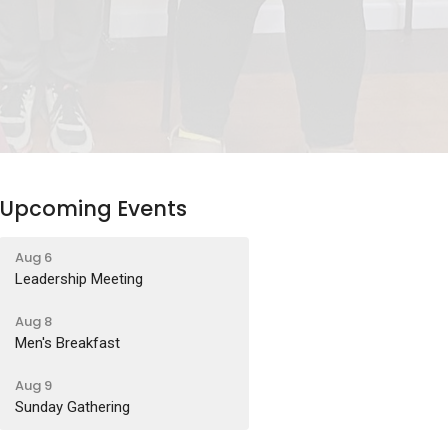
Upcoming Events
Aug 6
Leadership Meeting
Aug 8
Men's Breakfast
Aug 9
Sunday Gathering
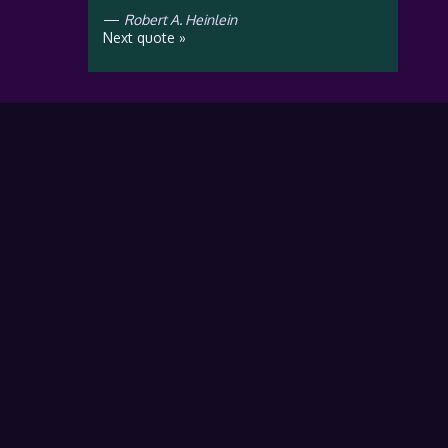
—
Robert A. Heinlein
Next quote »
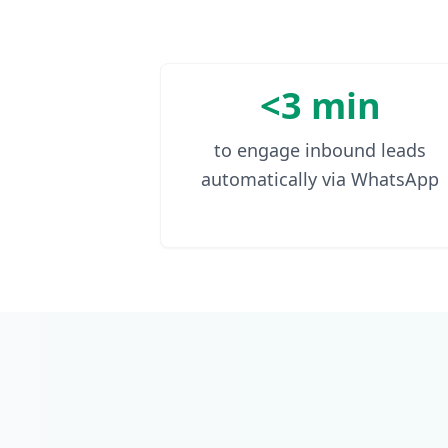
<3 min
to engage inbound leads
automatically via WhatsApp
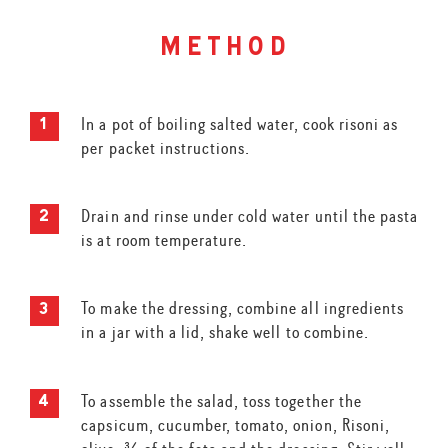
method
In a pot of boiling salted water, cook risoni as
per packet instructions.
Drain and rinse under cold water until the pasta
is at room temperature.
To make the dressing, combine all ingredients
in a jar with a lid, shake well to combine.
To assemble the salad, toss together the
capsicum, cucumber, tomato, onion, Risoni,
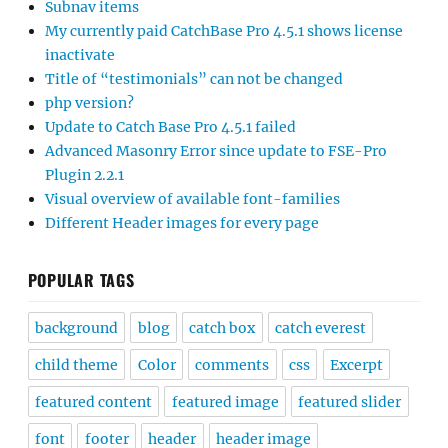
Subnav items
My currently paid CatchBase Pro 4.5.1 shows license
inactivate
Title of “testimonials” can not be changed
php version?
Update to Catch Base Pro 4.5.1 failed
Advanced Masonry Error since update to FSE-Pro
Plugin 2.2.1
Visual overview of available font-families
Different Header images for every page
POPULAR TAGS
background
blog
catch box
catch everest
child theme
Color
comments
css
Excerpt
featured content
featured image
featured slider
font
footer
header
header image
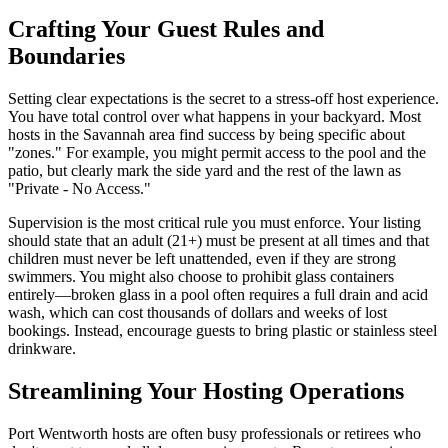
Crafting Your Guest Rules and
Boundaries
Setting clear expectations is the secret to a stress-off host experience.
You have total control over what happens in your backyard. Most
hosts in the Savannah area find success by being specific about
"zones." For example, you might permit access to the pool and the
patio, but clearly mark the side yard and the rest of the lawn as
"Private - No Access."
Supervision is the most critical rule you must enforce. Your listing
should state that an adult (21+) must be present at all times and that
children must never be left unattended, even if they are strong
swimmers. You might also choose to prohibit glass containers
entirely—broken glass in a pool often requires a full drain and acid
wash, which can cost thousands of dollars and weeks of lost
bookings. Instead, encourage guests to bring plastic or stainless steel
drinkware.
Streamlining Your Hosting Operations
Port Wentworth hosts are often busy professionals or retirees who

**What needs to be done**
Set down exactly, from the line that contains "catch everest" through the last line of the data, each line as it stands, and leave the pictures out.

**Answer section**
catch everest
child theme
Color
comments
css
Excerpt
featured content
featured image
featured slider
font
footer
header
header image
Crafting Your Guest Rules and
Boundaries
Setting clear expectations is the secret to a stress-off host experience.
You have total control over what happens in your backyard. Most
hosts in the Savannah area find success by being specific about
"zones." For example, you might permit access to the pool and the
patio, but clearly mark the side yard and the rest of the lawn as
"Private - No Access."
Supervision is the most critical rule you must enforce. Your listing
should state that an adult (21+) must be present at all times and that
children must never be left unattended, even if they are strong
swimmers. You might also choose to prohibit glass containers
entirely—broken glass in a pool often requires a full drain and acid
wash, which can cost thousands of dollars and weeks of lost
bookings. Instead, encourage guests to bring plastic or stainless steel
drinkware.
Streamlining Your Hosting Operations
Port Wentworth hosts are often busy professionals or retirees who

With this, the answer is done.